M. Claude Goasguen. Très bien !

M. Henri Guaino. Pourquoi ne pas reconnaître qu’il y a toujours dans une société des zones grises où les sentiments et les raisons sont si enchevêtrés que la loi, en cherchant à les trancher, ferait plus de mal que de bien ? (Applaudissements sur de nombreux bancs du groupe UMP.)
 
En parlant du mariage pour tous, le Gouvernement dit : « amour » ! Mais qui sur ces bancs conteste à deux êtres qui s’aiment le droit de s’aimer ?

M. Bernard Roman. Eh bien alors ?

M. Henri Guaino. Le Gouvernement dit : « liberté » ! Mais qui sur ces bancs conteste à quiconque la liberté de vivre selon son cœur ?

Plusieurs députés du groupe SRC. Vous !

M. Henri Guaino. Le Gouvernement dit : « égalité des droits » ! Mais le mariage n’est pas un droit, c’est une institution. (Applaudissements sur les bancs du groupe UMP. - Exclamations sur les bancs du groupe SRC.)

M. Éric Straumann. Belle formule !

M. Henri Guaino. Le Gouvernement dit : « progrès » ! Nous lui opposons la sagesse multimillénaire que toutes les sociétés humaines ont tirée de l’expérience de la vie.

Un député du groupe SRC. Réactionnaire !

M. Henri Guaino. Le million de Français qui est descendu dans les rues de Paris le 13 janvier, parlant pour des millions et des millions d’autres qui n’avaient pu venir, n’a pas manifesté contre l’amour, ni contre la liberté, ni contre l’égalité des droits, ni contre le progrès. Il a manifesté pour défendre une institution aussi ancienne que la civilisation. Il a manifesté parce que dénaturer cette institution, ce serait bouleverser l’ordre social, non pas seulement pour les uns, mais aussi pour tous les autres ! (Applaudissements sur de nombreux bancs du groupe UMP.)
 
La plupart de ceux qui sont opposés à ce projet n’ont ni moins de cœur ni moins de générosité que ceux qui le soutiennent. Ils ne sont pas moins dignes de respect. (Applaudissements sur plusieurs bancs du groupe UMP.) Ils savent que la société a changé, que les mentalités ont évolué, que la famille s’est transformée. Ils portent sur le monde un regard bienveillant. Ils ne veulent blesser personne. On avait dit qu’il y aurait des débordements, des outrances. Il n’y en a pas eu une seule ! (Exclamations sur les bancs du groupe SRC.)
 
À ces Français simples et dignes, qui ne demandent au fond qu’un peu de respect, de démocratie et de République, n’allons-nous répondre que par ces deux mots terribles : « taisez-vous ! » ? (Rires et exclamations sur les bancs du groupe SRC.) Qui peut croire que c’est possible ? (Applaudissements sur de nombreux bancs du groupe UMP.)
 
« Taisez-vous ! » Qui peut croire que cela ne laissera aucune trace ? (Tumulte sur les bancs du groupe SRC.) « Taisez-vous ! » Qui peut croire que c’est possible ? (Applaudissements sur de nombreux bancs du groupe UMP. – Vives exclamations sur les bancs du groupe SRC.) « Taisez-vous ! » Qui peut croire que la République n’en sortirait pas blessée ? (Rires et exclamations sur les bancs du groupe SRC.)
 
Mes chers collègues, non seulement nous avons à nous prononcer sur un sujet qui n’est au fond, nous le savons bien, comparable à aucun autre, mais nous avons à le faire dans un de ces moments de l’histoire très particuliers où la politique se voit sommée de redonner un sens aux mots de civilisation, de civilité, de civilisé.

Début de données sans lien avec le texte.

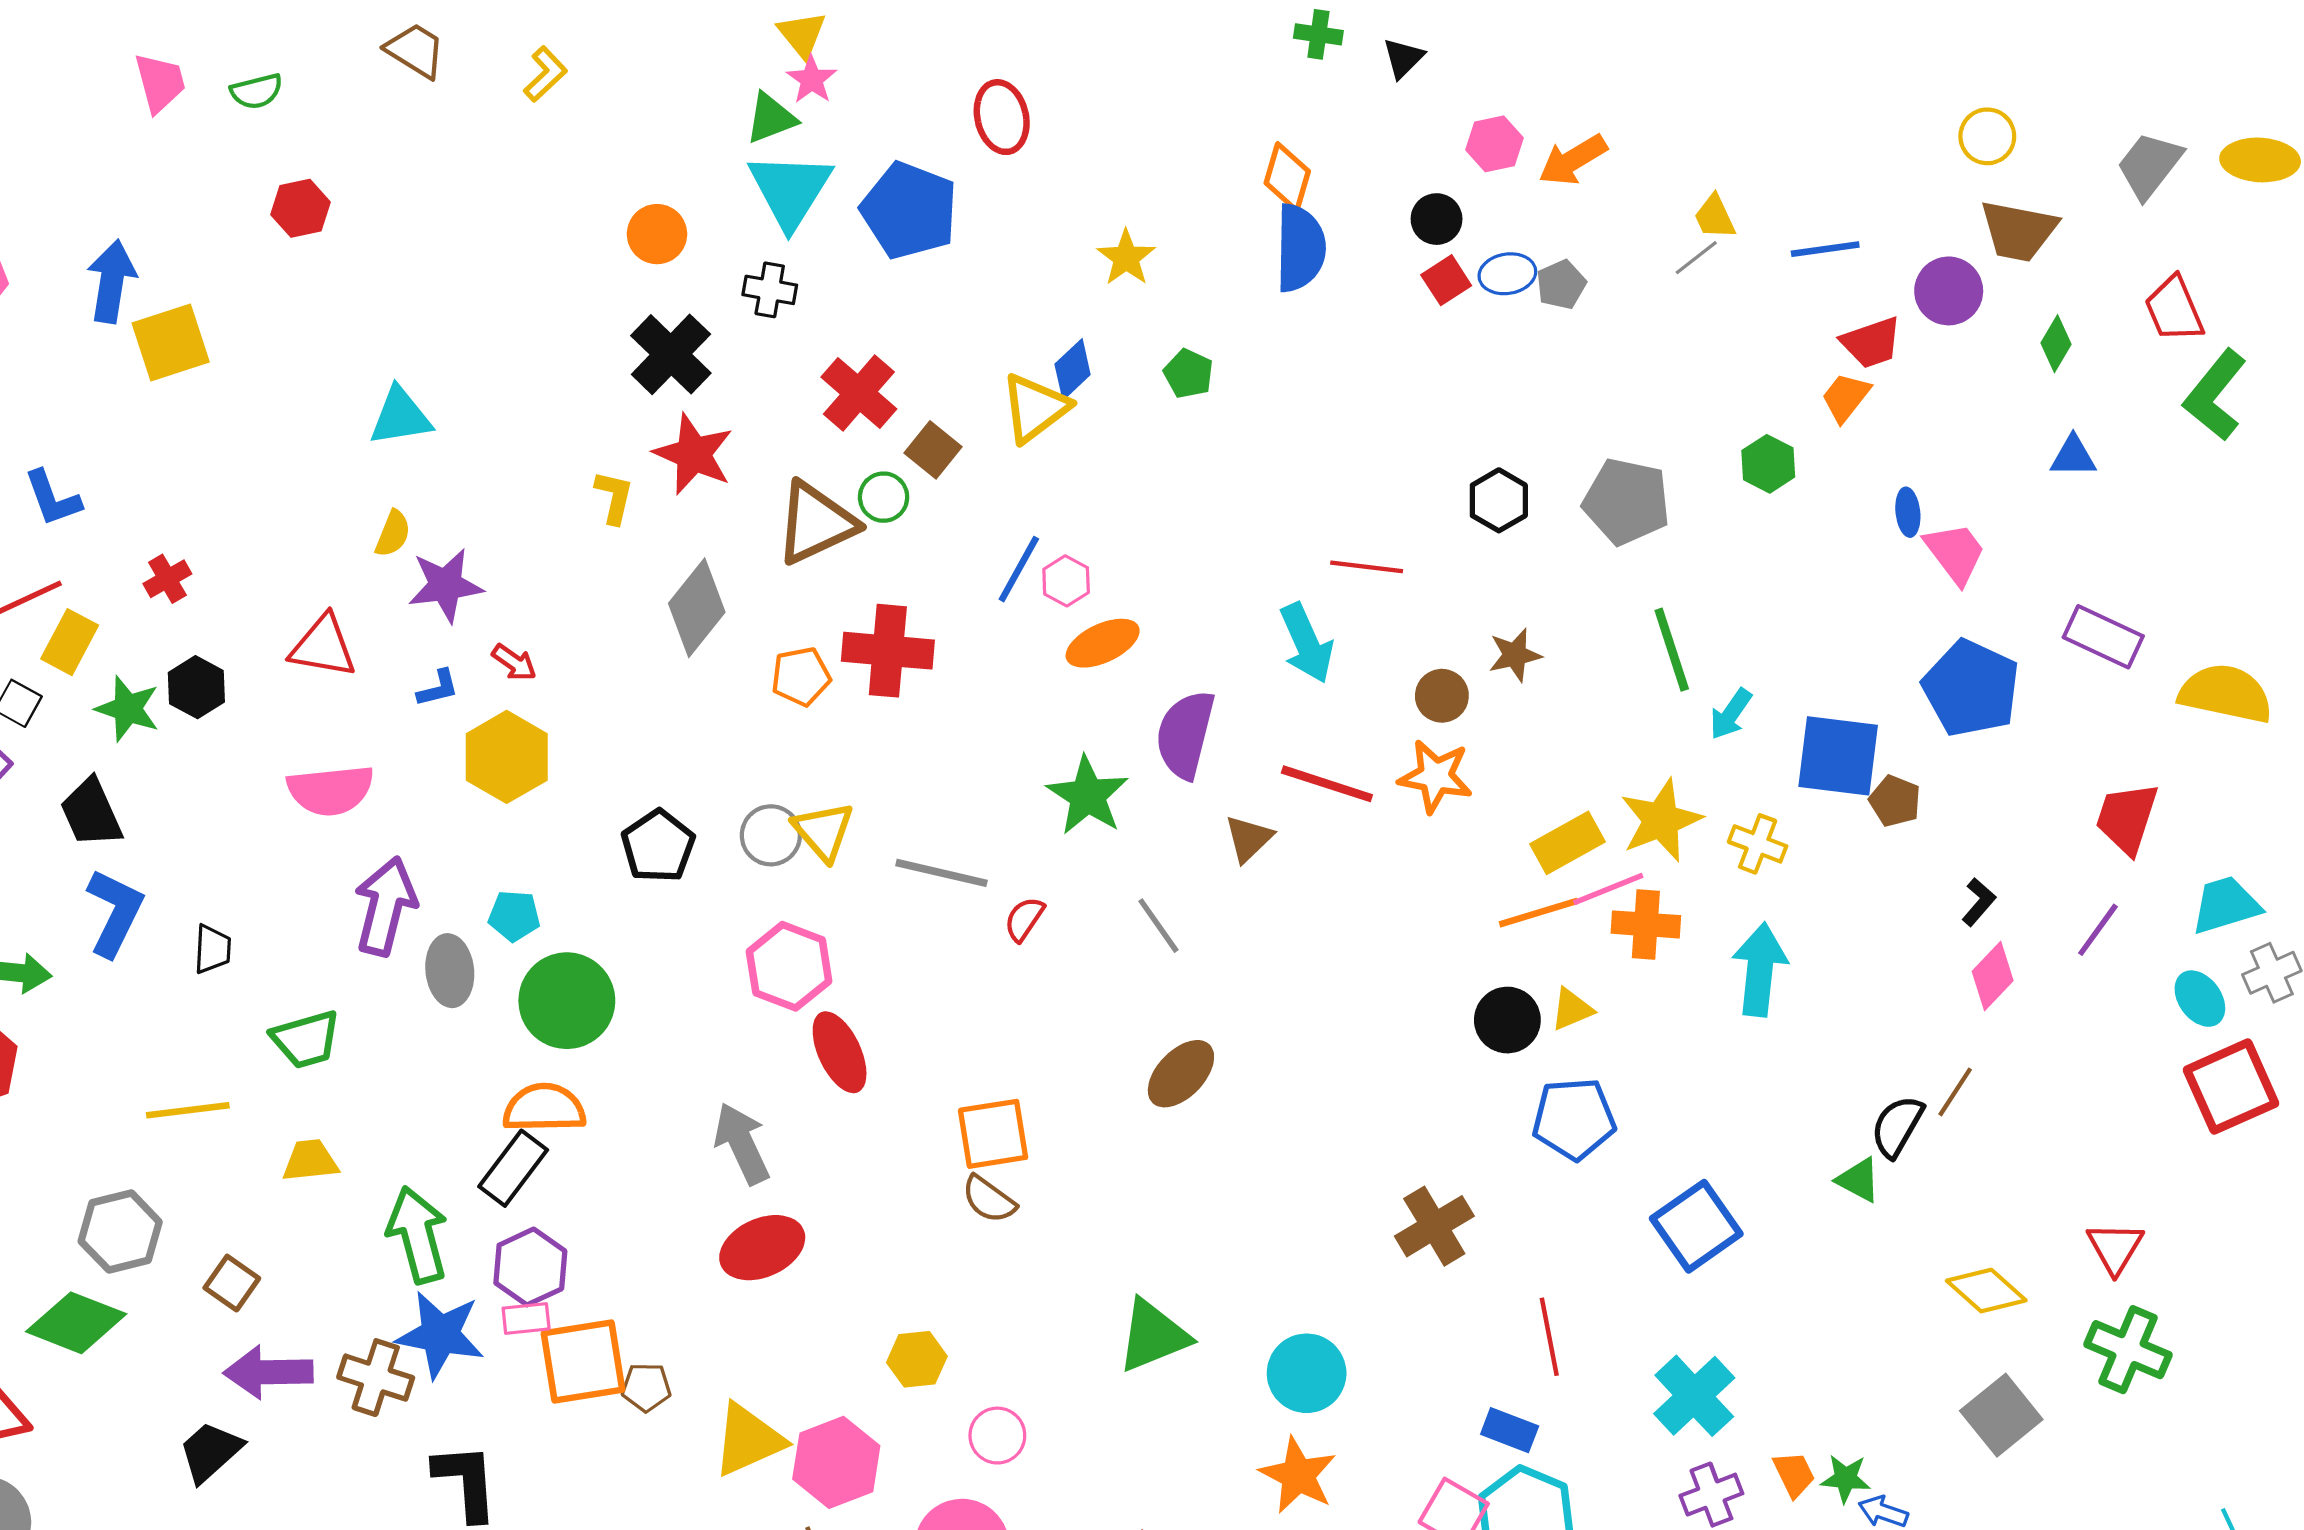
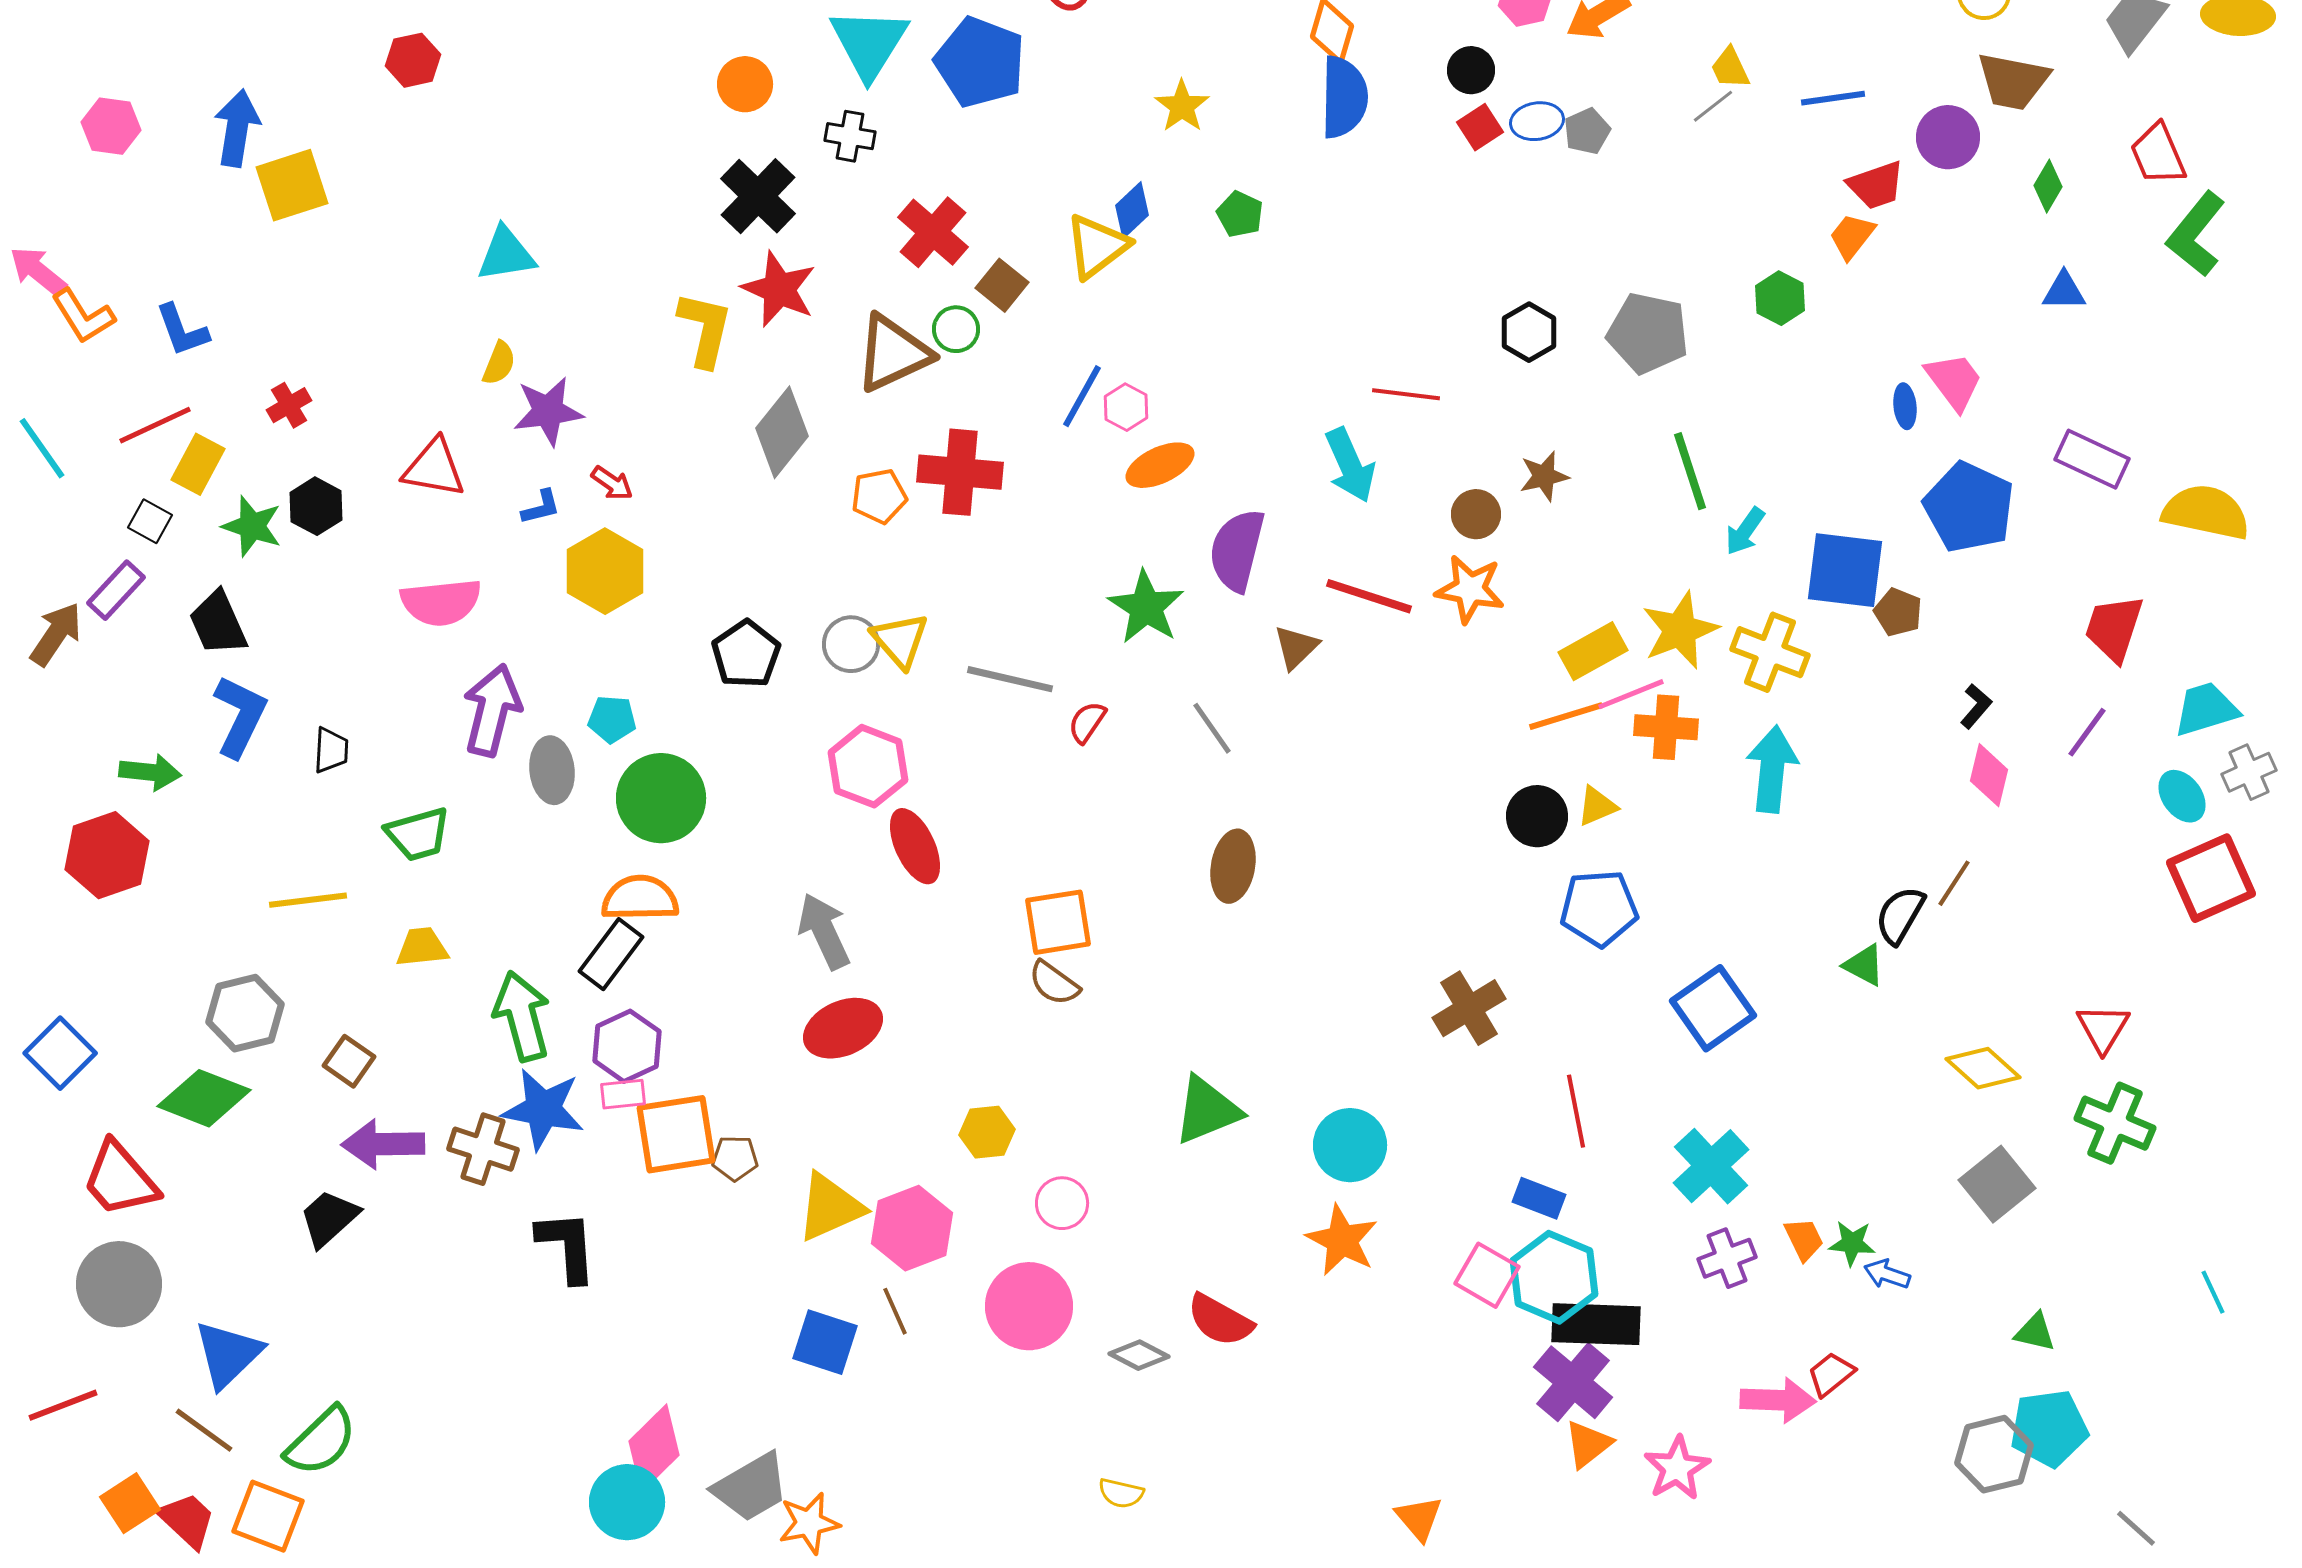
yellow L-shape: (614, 497) -> (705, 329), size x1.5
blue ellipse: (1908, 512) -> (1905, 406), moved
yellow cross: (1758, 844) -> (1770, 652), size x1.4
pink diamond: (1993, 976) -> (1989, 775), turned -30
brown ellipse: (1181, 1074) -> (1233, 866), turned -34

M. Henri Emmanuelli. Sous-Malraux !

M. François André. En tout cas, il y a du boulot !

M. Henri Guaino. « Civilisé », réfléchissez à ce mot. Dans quelle société, dans quelle civilisation voulez-vous nous faire vivre ? Voilà la question que, dans des périodes de malaises et de crises profondes, quand un vieux monde n’arrive pas à mourir, quand un monde nouveau n’arrive pas encore à naître, tous les peuples du monde adressent à tous les pouvoirs et d’abord, bien entendu, à la politique.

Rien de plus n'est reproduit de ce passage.